Ein Küsschen in Ehren, kann niemand verwehren! Und schon gar nicht zum Abschied. So sind Jonas und ich auch heut Abend wieder voneinander geschieden. Aber nicht ohne uns vorher zum x-ten Male sehr heftig zu streiten. Es ging wieder einmal um meine vielen Liebschaften. Die ich angeblich haben soll. Und die ich mit großer Geschicklichkeit zu verbergen verstehe. Es ging auch mal wieder über seinen Einzug bei mir. Mit seinen Siebensachen und mit Pauken und Trompeten. Wo ich strikt dagegen bin! Nicht zuletzt ging es um den Vorwurf, dass ich einem noch häufigeren Zusammensein entgegen wirke. Mit allen Mitteln! Ich würde seine Bemühungen hintertreiben. Er will auf keinen Fall die Kontrolle über mich verlieren. Sagt Jonas. Und auch, dass er sich nicht den Mund verbieten lässt. Er wird immer sagen, was er denk.
Diese Sätze wollte ich aber nur dem Erlebnis voranstellen, welches wir letzten Sonntag hatten.

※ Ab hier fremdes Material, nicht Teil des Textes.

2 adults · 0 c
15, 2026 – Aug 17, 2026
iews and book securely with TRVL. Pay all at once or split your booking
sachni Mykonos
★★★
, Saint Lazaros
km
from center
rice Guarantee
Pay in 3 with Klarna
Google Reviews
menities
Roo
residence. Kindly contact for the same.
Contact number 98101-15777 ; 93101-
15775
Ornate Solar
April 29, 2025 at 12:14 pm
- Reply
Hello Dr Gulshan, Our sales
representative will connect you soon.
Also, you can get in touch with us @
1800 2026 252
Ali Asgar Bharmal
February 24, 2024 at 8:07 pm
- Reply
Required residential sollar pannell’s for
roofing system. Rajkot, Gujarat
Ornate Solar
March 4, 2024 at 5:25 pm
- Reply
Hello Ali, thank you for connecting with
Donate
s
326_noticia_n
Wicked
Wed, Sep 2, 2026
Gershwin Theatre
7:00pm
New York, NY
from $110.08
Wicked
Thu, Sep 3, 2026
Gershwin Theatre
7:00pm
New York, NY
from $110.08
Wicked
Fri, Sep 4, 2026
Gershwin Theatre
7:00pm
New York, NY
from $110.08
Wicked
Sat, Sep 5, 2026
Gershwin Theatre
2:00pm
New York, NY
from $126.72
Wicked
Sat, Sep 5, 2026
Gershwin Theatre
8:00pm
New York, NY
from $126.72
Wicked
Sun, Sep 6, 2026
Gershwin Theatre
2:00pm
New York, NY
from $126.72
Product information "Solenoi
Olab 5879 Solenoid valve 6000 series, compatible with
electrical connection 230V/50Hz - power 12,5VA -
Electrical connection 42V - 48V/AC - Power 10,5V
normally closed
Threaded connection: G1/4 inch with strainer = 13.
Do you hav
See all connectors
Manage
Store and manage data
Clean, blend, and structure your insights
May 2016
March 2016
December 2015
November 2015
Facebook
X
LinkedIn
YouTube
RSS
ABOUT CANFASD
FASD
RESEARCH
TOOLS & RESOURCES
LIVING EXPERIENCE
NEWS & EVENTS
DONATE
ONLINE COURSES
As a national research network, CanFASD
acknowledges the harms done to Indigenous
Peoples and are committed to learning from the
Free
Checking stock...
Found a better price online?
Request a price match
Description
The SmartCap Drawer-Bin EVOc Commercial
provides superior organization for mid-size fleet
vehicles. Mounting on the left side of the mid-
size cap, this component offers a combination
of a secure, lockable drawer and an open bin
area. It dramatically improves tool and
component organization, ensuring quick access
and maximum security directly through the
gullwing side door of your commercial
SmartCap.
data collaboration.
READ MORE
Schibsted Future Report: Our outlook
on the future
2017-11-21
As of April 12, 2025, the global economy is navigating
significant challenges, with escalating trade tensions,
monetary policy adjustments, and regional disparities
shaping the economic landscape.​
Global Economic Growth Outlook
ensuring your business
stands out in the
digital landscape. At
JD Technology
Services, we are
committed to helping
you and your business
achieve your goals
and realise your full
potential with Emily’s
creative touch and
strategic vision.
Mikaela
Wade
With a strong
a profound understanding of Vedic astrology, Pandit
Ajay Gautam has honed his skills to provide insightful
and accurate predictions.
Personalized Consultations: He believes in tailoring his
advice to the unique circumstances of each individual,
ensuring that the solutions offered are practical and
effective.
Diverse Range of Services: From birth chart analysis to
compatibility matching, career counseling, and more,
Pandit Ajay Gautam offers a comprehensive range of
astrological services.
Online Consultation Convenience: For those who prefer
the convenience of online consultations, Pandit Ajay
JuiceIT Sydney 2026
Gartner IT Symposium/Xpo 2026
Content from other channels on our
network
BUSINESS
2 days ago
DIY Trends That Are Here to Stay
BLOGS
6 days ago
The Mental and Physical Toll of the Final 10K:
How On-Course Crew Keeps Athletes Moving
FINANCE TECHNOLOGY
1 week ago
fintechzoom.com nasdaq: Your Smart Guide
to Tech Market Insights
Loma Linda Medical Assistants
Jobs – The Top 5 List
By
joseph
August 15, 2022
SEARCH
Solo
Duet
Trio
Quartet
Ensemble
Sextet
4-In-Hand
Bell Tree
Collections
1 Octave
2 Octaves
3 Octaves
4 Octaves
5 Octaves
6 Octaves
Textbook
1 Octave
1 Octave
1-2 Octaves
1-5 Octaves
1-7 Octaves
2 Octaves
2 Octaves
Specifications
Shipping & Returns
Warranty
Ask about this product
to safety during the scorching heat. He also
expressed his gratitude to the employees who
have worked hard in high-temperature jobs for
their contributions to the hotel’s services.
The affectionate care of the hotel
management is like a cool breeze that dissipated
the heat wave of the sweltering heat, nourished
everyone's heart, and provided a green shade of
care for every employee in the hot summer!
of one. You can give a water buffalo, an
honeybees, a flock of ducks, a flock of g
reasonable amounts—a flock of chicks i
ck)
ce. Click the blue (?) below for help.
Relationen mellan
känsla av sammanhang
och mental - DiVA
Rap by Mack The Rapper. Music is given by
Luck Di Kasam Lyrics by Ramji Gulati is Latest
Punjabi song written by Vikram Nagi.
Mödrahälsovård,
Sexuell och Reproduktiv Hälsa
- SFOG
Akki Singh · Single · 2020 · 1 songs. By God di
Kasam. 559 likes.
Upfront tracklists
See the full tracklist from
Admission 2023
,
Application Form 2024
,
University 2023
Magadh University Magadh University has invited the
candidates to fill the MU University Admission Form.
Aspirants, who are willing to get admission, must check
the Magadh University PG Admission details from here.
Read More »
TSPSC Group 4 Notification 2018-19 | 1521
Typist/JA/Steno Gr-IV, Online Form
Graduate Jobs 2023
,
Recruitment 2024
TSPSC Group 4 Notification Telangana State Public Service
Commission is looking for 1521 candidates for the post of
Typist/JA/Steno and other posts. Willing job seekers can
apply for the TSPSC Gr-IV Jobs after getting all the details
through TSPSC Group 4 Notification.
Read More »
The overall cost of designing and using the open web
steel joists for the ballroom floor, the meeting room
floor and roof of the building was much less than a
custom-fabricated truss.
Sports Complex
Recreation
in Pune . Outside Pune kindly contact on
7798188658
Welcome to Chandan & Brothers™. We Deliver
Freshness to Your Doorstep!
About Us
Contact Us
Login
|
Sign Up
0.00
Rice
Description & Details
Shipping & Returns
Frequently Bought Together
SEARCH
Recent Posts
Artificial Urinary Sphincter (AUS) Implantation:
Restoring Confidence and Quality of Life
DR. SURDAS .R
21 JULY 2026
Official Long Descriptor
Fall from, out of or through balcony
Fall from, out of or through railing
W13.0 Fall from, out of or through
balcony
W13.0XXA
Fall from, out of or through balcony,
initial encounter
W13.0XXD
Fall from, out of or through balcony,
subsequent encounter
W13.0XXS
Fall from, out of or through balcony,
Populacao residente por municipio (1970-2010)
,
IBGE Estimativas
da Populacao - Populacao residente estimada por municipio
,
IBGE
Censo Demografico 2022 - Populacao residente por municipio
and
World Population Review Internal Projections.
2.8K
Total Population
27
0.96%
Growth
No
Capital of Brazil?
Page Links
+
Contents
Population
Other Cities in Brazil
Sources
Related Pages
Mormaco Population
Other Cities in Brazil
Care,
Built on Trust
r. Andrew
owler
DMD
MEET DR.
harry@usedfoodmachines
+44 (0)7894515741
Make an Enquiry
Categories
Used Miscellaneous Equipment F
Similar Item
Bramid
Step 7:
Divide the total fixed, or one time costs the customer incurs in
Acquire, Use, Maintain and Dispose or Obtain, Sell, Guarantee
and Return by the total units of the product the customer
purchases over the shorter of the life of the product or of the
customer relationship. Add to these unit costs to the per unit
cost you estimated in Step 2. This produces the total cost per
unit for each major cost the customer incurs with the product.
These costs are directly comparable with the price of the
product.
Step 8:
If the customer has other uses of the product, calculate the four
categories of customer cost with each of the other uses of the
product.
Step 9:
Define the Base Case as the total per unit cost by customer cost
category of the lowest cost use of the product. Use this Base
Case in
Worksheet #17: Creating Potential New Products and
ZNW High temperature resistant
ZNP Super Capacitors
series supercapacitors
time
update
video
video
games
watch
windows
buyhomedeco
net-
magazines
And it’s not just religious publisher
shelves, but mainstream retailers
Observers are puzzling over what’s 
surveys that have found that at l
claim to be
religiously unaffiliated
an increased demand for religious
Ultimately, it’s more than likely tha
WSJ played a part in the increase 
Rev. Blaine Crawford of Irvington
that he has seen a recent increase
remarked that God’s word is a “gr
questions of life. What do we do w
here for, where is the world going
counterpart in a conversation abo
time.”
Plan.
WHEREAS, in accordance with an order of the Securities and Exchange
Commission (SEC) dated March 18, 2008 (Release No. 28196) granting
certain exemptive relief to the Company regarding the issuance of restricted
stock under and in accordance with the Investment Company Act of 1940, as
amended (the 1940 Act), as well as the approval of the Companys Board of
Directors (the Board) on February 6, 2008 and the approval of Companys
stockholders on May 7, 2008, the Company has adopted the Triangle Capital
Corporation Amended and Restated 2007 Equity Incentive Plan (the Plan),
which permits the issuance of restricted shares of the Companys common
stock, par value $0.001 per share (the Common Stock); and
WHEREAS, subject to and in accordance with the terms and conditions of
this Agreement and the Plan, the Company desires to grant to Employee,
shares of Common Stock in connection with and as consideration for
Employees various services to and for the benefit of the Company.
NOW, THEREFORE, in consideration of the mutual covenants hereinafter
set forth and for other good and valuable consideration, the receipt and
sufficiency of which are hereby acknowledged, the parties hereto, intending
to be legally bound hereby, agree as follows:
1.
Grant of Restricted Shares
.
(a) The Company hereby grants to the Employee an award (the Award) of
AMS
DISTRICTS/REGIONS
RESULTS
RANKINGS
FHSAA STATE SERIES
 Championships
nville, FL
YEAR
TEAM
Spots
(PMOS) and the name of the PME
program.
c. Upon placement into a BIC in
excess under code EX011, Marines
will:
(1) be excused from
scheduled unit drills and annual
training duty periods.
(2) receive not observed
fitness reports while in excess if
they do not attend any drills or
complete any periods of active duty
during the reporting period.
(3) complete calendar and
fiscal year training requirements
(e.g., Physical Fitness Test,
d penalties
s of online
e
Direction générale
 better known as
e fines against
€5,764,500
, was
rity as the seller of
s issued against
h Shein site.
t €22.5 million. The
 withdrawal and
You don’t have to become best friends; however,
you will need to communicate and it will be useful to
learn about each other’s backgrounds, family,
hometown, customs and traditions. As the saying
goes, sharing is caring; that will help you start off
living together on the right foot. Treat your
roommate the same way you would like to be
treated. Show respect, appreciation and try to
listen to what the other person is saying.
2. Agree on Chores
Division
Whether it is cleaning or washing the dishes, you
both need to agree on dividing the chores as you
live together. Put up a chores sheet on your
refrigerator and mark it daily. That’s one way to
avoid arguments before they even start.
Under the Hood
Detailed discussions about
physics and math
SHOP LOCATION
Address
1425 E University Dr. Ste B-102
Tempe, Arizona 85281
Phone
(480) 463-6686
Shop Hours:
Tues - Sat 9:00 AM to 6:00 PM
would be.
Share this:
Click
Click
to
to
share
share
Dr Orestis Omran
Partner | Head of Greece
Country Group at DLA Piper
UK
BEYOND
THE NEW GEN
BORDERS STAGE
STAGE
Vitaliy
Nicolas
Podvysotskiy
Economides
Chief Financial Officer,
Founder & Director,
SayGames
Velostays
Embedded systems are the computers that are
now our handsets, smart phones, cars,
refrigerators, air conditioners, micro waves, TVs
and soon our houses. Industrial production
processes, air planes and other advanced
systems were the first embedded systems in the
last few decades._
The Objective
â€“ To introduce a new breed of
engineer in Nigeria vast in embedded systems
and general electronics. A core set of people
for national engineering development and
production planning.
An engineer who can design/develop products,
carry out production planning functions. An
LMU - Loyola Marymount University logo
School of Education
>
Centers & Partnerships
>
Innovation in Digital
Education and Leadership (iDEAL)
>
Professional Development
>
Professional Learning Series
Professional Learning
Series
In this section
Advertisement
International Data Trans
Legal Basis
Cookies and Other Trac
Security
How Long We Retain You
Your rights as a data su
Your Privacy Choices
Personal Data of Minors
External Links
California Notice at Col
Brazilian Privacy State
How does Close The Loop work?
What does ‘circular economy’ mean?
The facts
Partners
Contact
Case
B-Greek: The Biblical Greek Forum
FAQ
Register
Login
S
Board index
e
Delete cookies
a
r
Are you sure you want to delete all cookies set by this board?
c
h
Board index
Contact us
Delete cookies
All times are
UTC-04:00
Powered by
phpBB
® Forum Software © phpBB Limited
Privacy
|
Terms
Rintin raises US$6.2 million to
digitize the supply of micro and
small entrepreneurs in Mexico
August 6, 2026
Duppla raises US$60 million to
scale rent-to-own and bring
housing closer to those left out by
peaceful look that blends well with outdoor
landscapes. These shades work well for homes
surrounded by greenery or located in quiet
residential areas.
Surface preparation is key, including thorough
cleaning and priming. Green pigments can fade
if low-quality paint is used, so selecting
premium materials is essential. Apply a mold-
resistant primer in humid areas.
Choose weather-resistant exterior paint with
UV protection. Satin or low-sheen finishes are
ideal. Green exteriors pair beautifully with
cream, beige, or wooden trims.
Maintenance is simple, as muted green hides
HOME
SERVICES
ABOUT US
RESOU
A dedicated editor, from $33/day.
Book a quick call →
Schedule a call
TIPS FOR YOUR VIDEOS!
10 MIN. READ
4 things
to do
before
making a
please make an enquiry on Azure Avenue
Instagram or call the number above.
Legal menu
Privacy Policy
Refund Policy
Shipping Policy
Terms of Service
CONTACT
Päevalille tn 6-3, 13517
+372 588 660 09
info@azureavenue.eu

Das Wetter war herrlich. Sind deswegen zum Strand gefahren. Dorthin, wo wir immer hinfahren. Es lag aber bereits ein blonder Jüngling auf „unserem“ Platz. War er wirklich blond? Wir bauten unseren Windschutz auf. In angemessener Entfernung. Nicht zu weit weg, versteht sich. So, dass wir die Sonne im Rücken hatten, wenn wir zu ihm rüber sahen. Er blieb leider nicht sehr lange. Eigentlich war es nicht sonderlich windig. Auch nicht so heiß wie eine Woche zuvor. Das Wasser war angenehm, wenn auch nass. Wir trauten uns mehrere Male hinein. Mit Interesse beobachteten wir jeden Leut, der sich von links oder rechts näherte. In einiger Entfernung konnten wir sogar Andreas wahrnehmen. War mit seiner Mutter da.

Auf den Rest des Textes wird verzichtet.